Cela fait sept ans que vous êtes à la tête de la CGT, votre mandat s’arrête en mars. Est-ce un regret de ne pas être allé chercher ces nouveaux adhérents potentiels ?

Non. Nous avons fait des changements. Mon regret, c’est que ça n’aille pas assez vite. Le monde du travail a beaucoup changé. Il nous faut prendre en compte la diversité du monde du travail et notamment les travailleurs Ubérisés. Il nous faut changer de vitesse.
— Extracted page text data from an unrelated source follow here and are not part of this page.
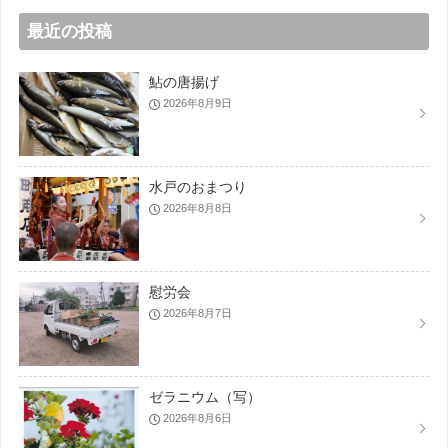
最近の投稿
鮎の唐揚げ
2026年8月9日
水戸のおまつり
2026年8月8日
慰労会
2026年8月7日
ゼラニウム（写）
2026年8月6日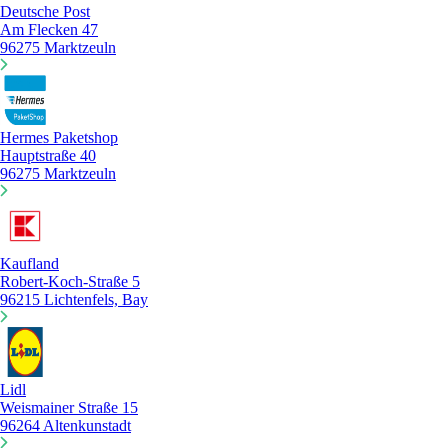
Deutsche Post
Am Flecken 47
96275 Marktzeuln
Hermes Paketshop
Hauptstraße 40
96275 Marktzeuln
Kaufland
Robert-Koch-Straße 5
96215 Lichtenfels, Bay
Lidl
Weismainer Straße 15
96264 Altenkunstadt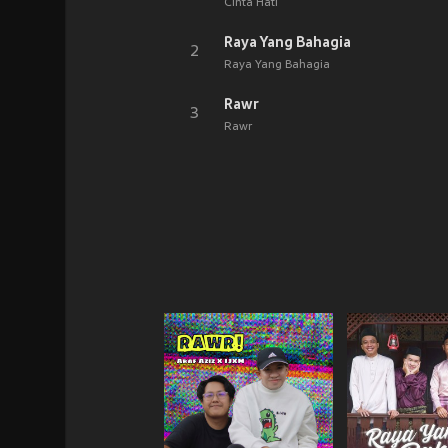
Cinta Hati
Raya Yang Bahagia
2
Raya Yang Bahagia
Rawr
3
Rawr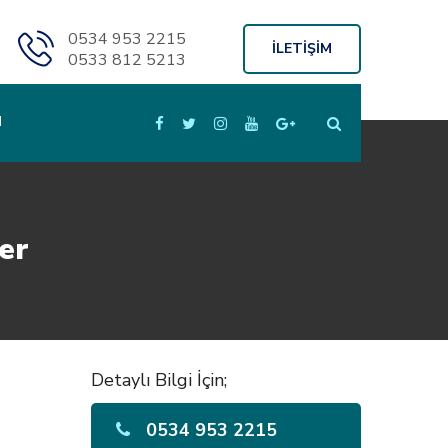
0534 953 2215
İLETİŞİM
0533 812 5213
M
ler
Detaylı Bilgi İçin;
0534 953 2215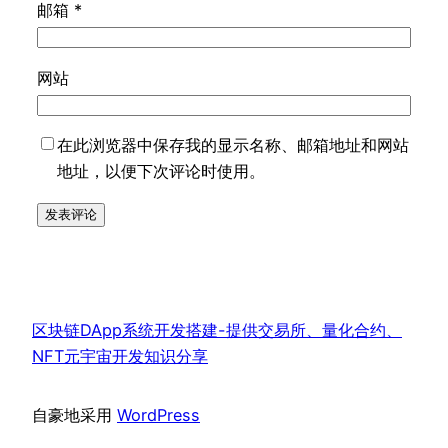
邮箱
*
网站
在此浏览器中保存我的显示名称、邮箱地址和网站
地址，以便下次评论时使用。
区块链DApp系统开发搭建-提供交易所、量化合约、
NFT元宇宙开发知识分享
自豪地采用
WordPress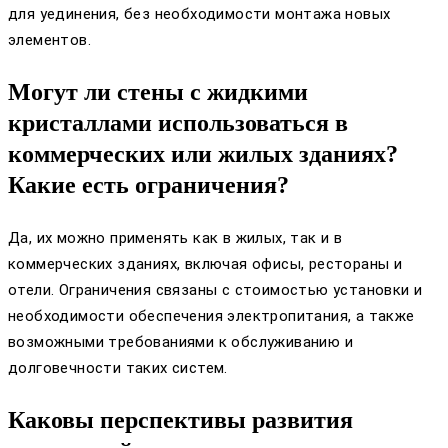
для уединения, без необходимости монтажа новых
элементов.
Могут ли стены с жидкими
кристаллами использоваться в
коммерческих или жилых зданиях?
Какие есть ограничения?
Да, их можно применять как в жилых, так и в
коммерческих зданиях, включая офисы, рестораны и
отели. Ограничения связаны с стоимостью установки и
необходимости обеспечения электропитания, а также
возможными требованиями к обслуживанию и
долговечности таких систем.
Каковы перспективы развития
Votre mandat s’arrête en mars prochain, quelle serait votre plus belle victoire ?

Je ne raisonne pas comme ça. Dans ma conception du syndicalisme, la priorité, c’est d’être au contact du monde du travail. Je crois avoir réussi à ne pas changer ma façon de faire depuis mon premier mandat syndical en 1984 chez Renault.

Savez-vous déjà ce que vous allez faire ensuite ? Prendre votre retraite ?

Suite aux réformes successives, comme vous le savez, il faut 42 ans de cotisations et je ne les ai pas. Comme c’est Renault qui me paie depuis un certain temps, je vais retourner dans mon entreprise.

À quel poste ?

Tout à fait humblement et vu mon expérience, je vais proposer mes services en matière sociale afin de faire vivre le dialogue social entre Renault et ses sous-traitants. Si je peux être utile pour faire retrouver des couleurs en matière industrielle à la France et éviter que des bassins d’emploi ne meurent, je serais heureux.